Sales grew 28% to $29.1 billion in the first quarter, compared to a forecast of $27.99 billion. Earnings per share were $1.07, blowing past expectations of 58 cents per share.
Founder and CEO Jeff Bezos said in a press release that Amazon.com's devices, such as the Fire tablets and the Fire TV Stick streaming media player, are the top selling products.
The stock rose $75.13, or 12.48%, to $677.13 in after-hours trading.
"I would say it's a culmination of a lot of separate investments we are making," CFO Brian Olsavsky said regarding the company's Prime service. In addition to devices, Olsavsky cited investment in video and music included in Prime subscriptions.
Amazon.com's upcoming original programming includes drama Sneaky Pete, co-created by Bryan Cranston, and an untitled Woody Allen project.

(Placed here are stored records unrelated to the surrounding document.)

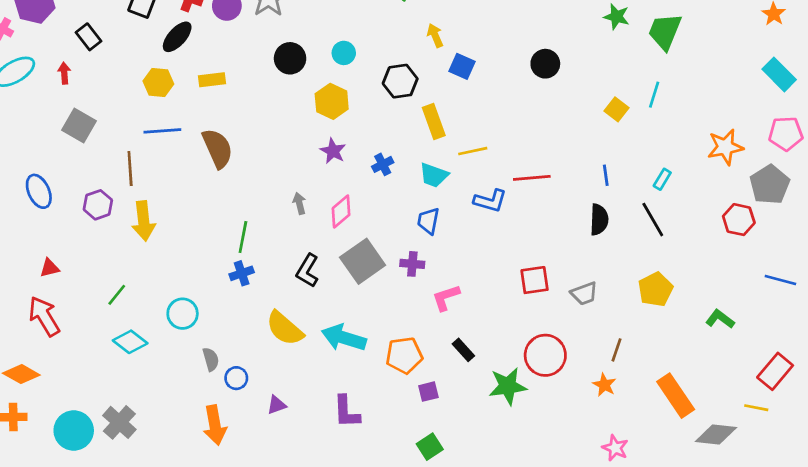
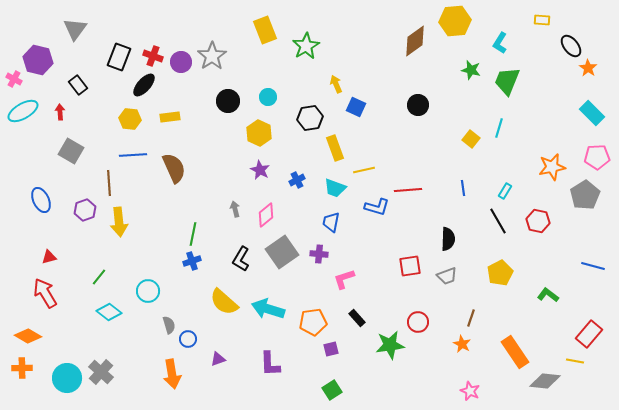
black semicircle: (599, 220) -> (448, 239), moved
red hexagon: (739, 220) -> (538, 221), moved
red circle: (545, 355) -> (418, 322), size x0.7

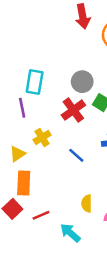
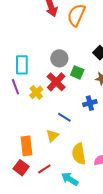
yellow cross: (42, 137) -> (36, 92), moved
yellow triangle: (17, 154) -> (52, 136), moved
yellow semicircle: (87, 203) -> (79, 154), size x1.5

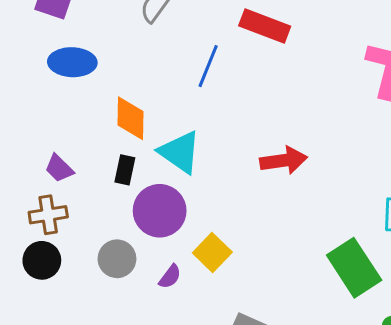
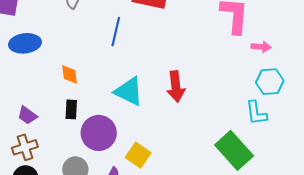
orange diamond: (130, 118) -> (70, 74), size x0.7
cyan triangle: (180, 152) -> (129, 91), moved
red arrow: (284, 160) -> (176, 86), turned 100

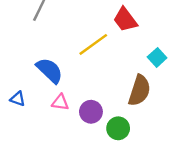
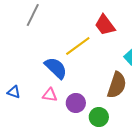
blue semicircle: (50, 70) -> (56, 68), moved

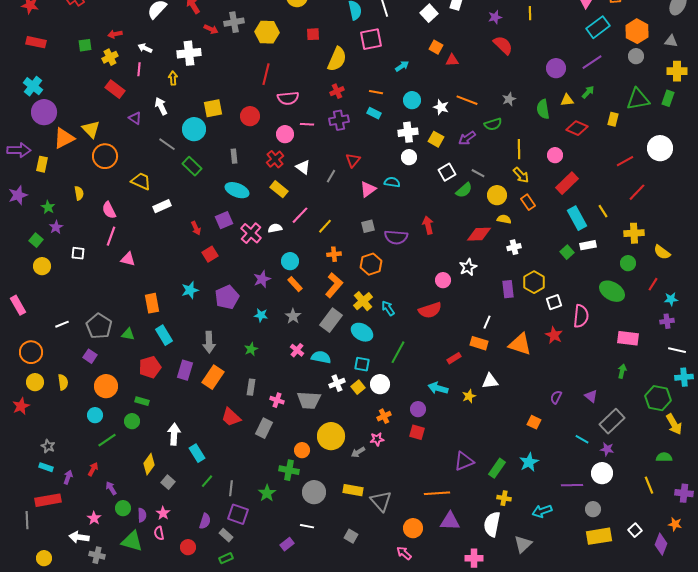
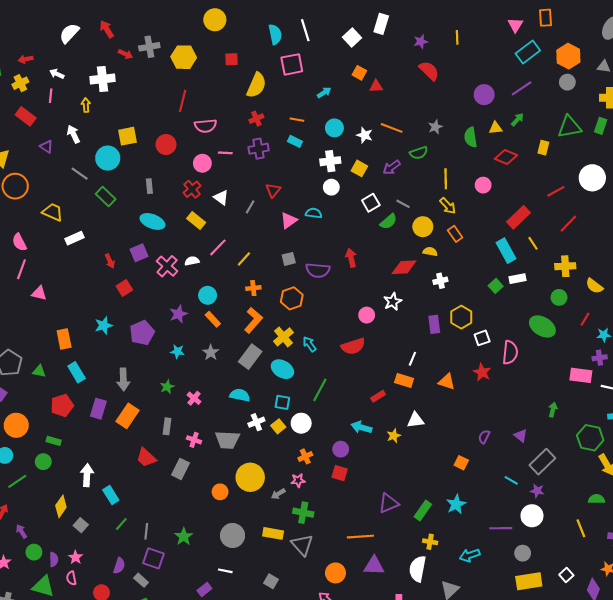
red rectangle: (567, 183) -> (518, 217), moved
pink rectangle: (628, 338) -> (581, 375), moved
orange triangle: (520, 344) -> (447, 382), size x0.7
pink cross: (297, 350) -> (194, 398), moved
green cross: (289, 470) -> (303, 513), moved

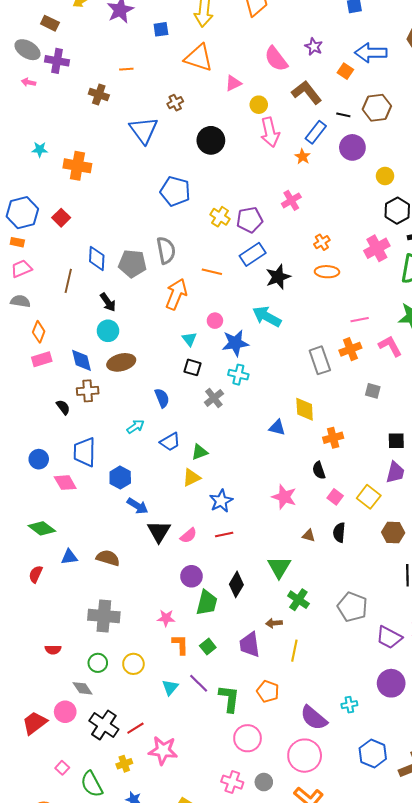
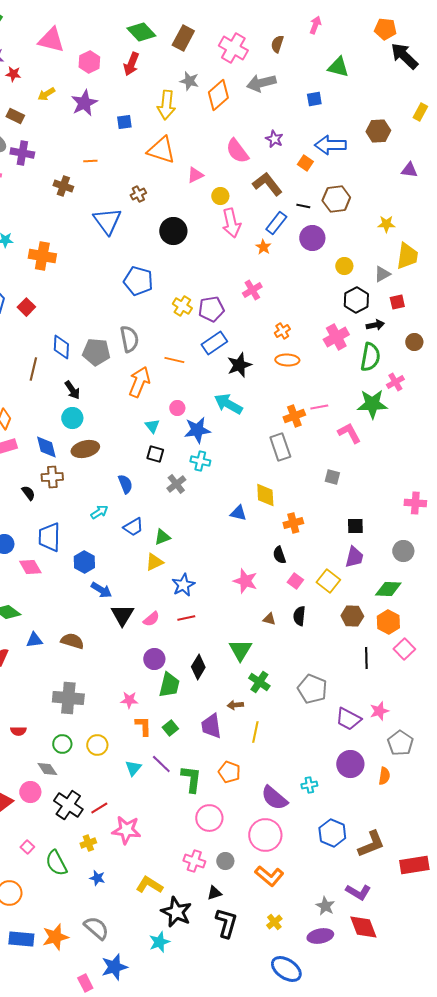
orange cross: (350, 349) -> (294, 416), moved

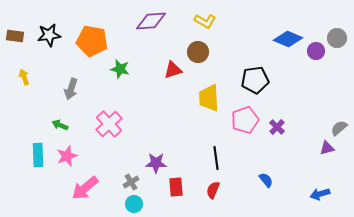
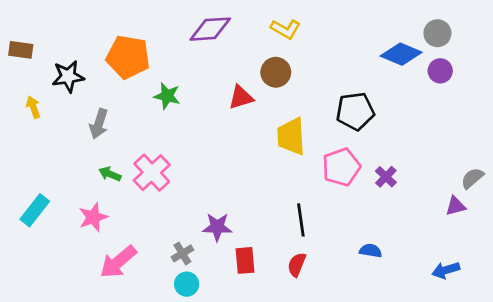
black star: (49, 35) -> (68, 76), moved
gray circle: (337, 38) -> (437, 33), moved
green arrow: (60, 125) -> (110, 174), moved
cyan rectangle: (38, 155) -> (35, 210), moved, turned 40
blue semicircle: (266, 180) -> (371, 251), turned -42

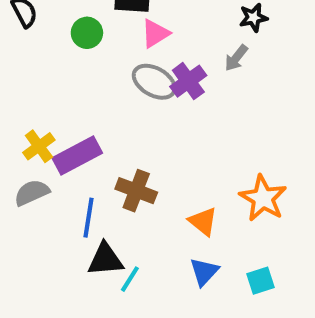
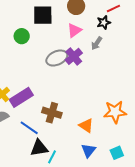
pink triangle: (155, 33) -> (74, 30), moved
gray ellipse: (154, 82) -> (57, 58), turned -50
orange star: (263, 198) -> (115, 112), turned -30
blue line: (88, 218) -> (29, 128), turned -60

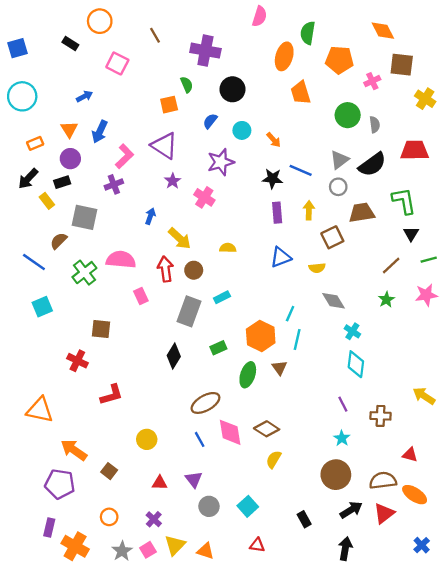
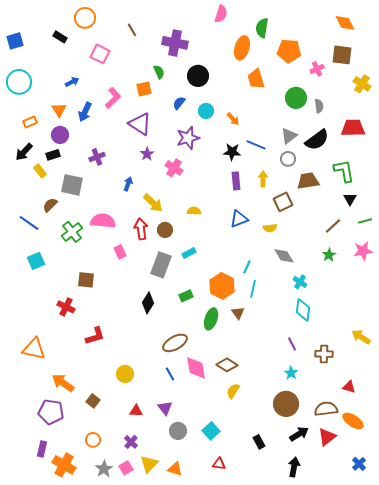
orange diamond: (383, 31) -> (345, 23), moved
pink L-shape: (124, 156) -> (113, 98), moved

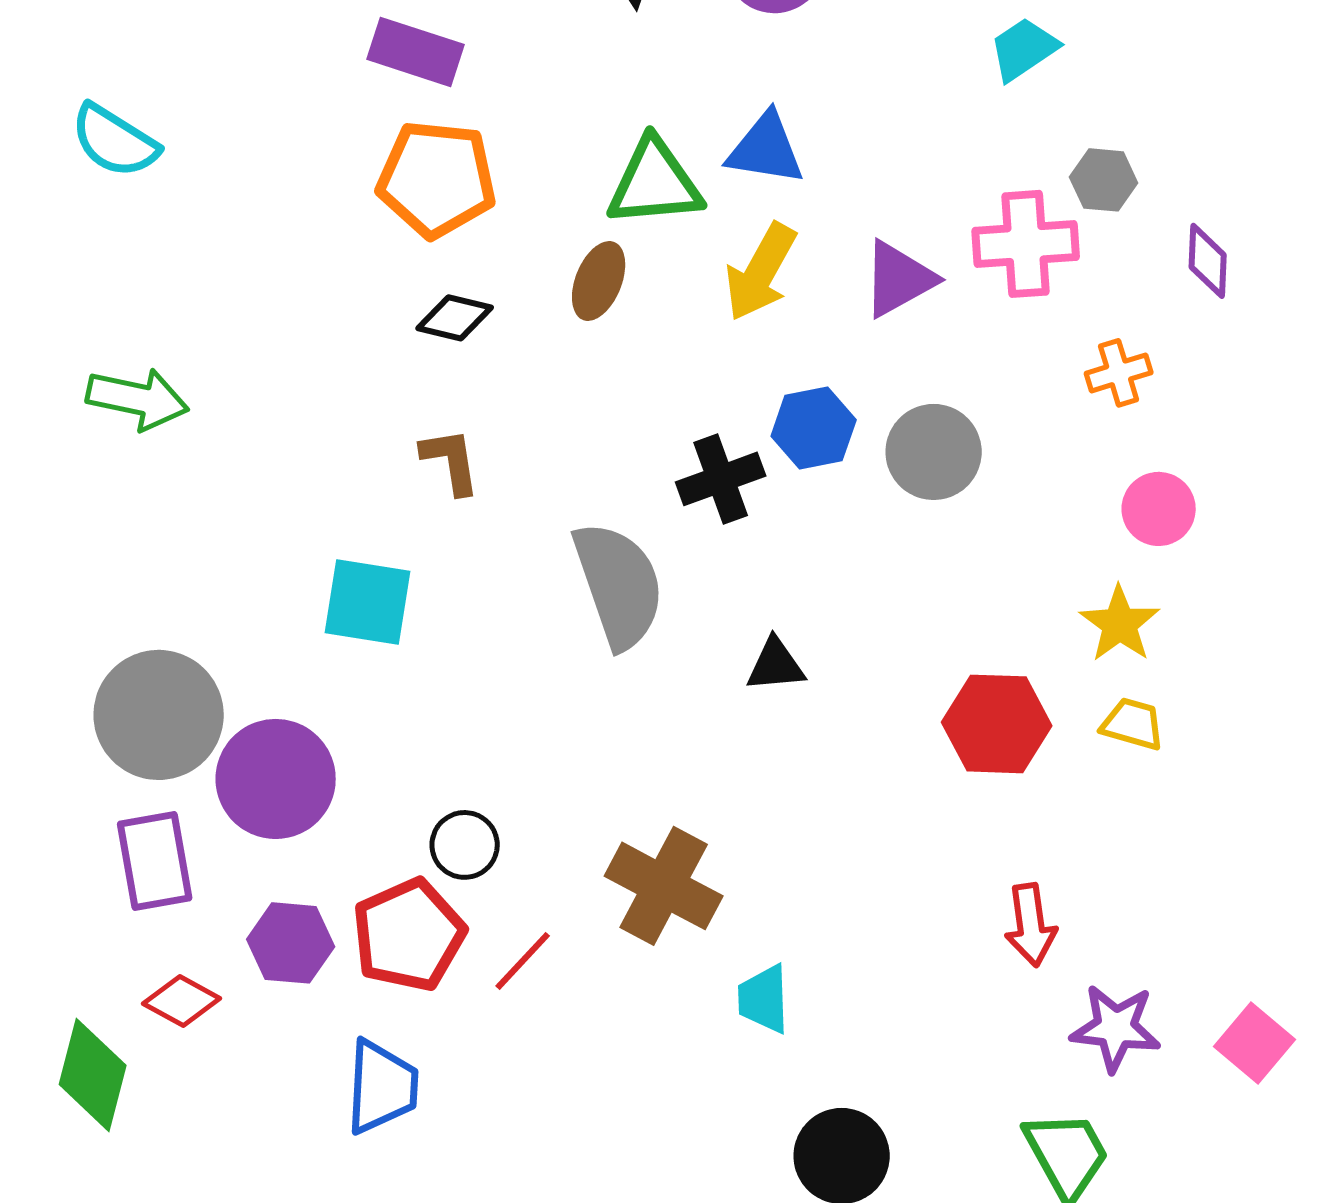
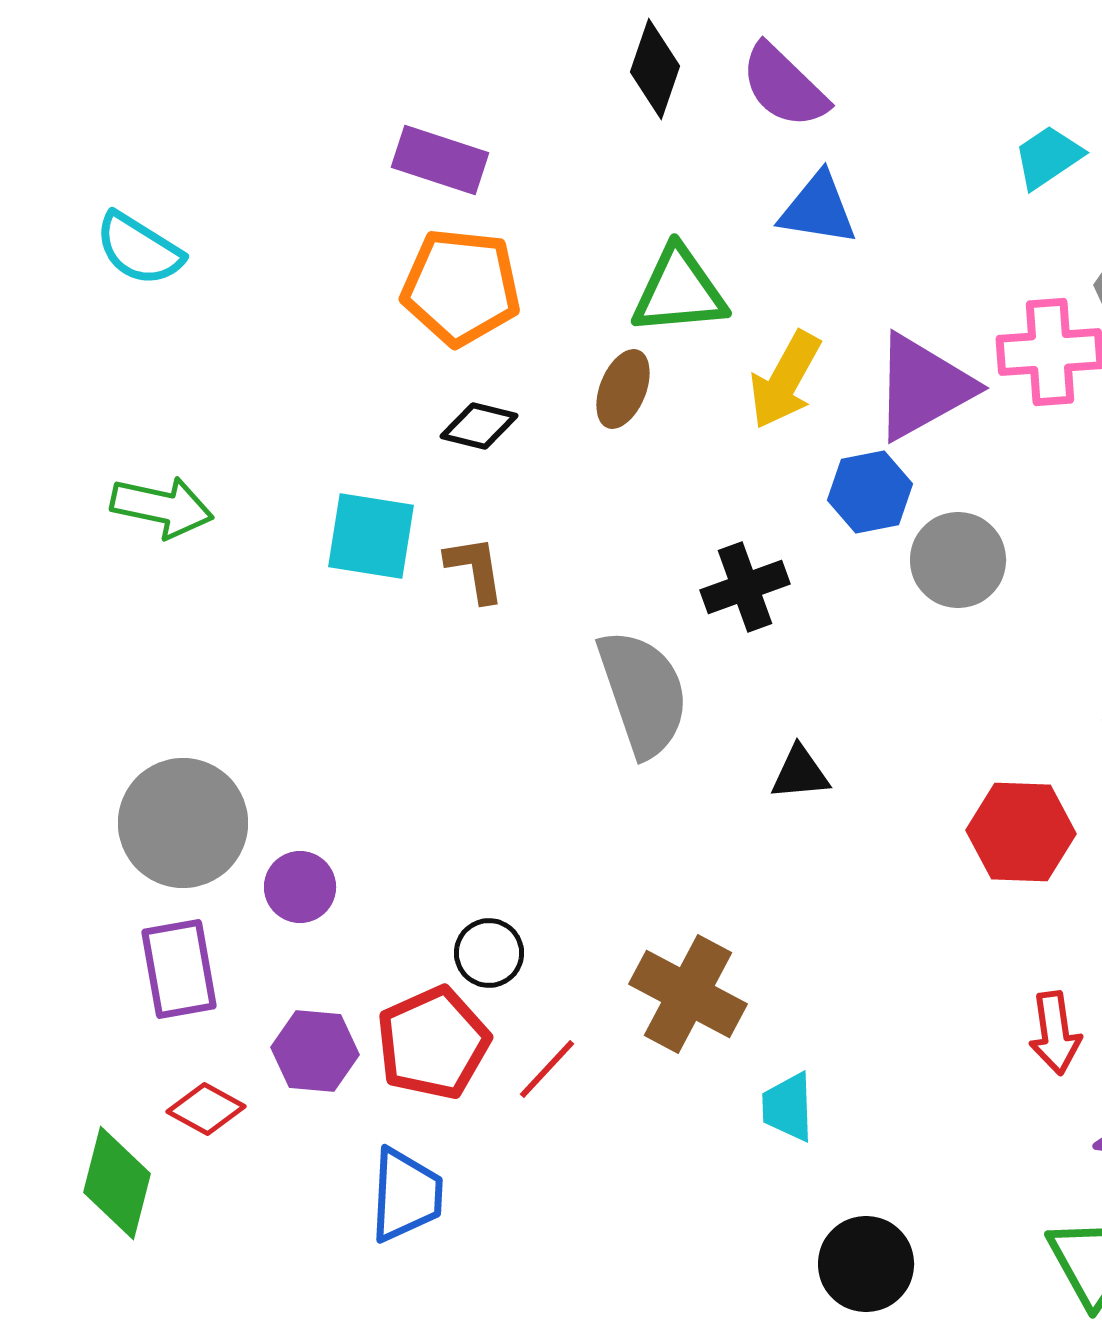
blue triangle: (766, 149) -> (818, 209), moved
purple triangle: (899, 279) -> (923, 387), size x1.4
blue hexagon: (814, 428) -> (870, 492), moved
cyan square: (368, 602) -> (371, 536), moved
purple circle: (276, 779) -> (300, 887), size x0.6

Amazon purchased a number of titles at the Sundance Film Festival, including Wiener Dog, a comedy by Welcome to the Dollhouse filmmaker Todd Solondz, and Author: The JT LeRoy Story, a documentary about a fictitious literary persona created by novelist Laura Albert.
"We're working on a great amount of content for Prime members," Olsavsky said.
Asked about the possibility that Prime could reach a saturation level, Olsavsky pointed to the company's monthly membership option. "That's one of the thoughts behind our monthly plan," he said. "We want to create flex for consumers to try Prime in a low-cost way."
The Amazon Web Services cloud computing business is on pace to exceed $10 billion in sales a year. For the first quarter, the business posted $2.56 billion in revenues, a gain of 64% from the first quarter a year ago. Operating income for AWS was $604 million, more than three times the level from a year ago. By comparison, Amazon.com's core North American business generated nearly $17 billion in sales but had $588 million in operating income.
"Margins are going to be bumpy," Olsavsky said regarding the unit's future profitability. Future investment, cost reductions and other factors could cause variations in the profitability of AWS.
As sales grow, the company said it would reduce the price of AWS. "We are not in the business of raising prices," said Phil Hardin, director of investor relations.
Amazon expects second-quarter sales of $28 billion to $30.5 billion, which would represent gains of 21% and 32%, respectively from the same period in 2015.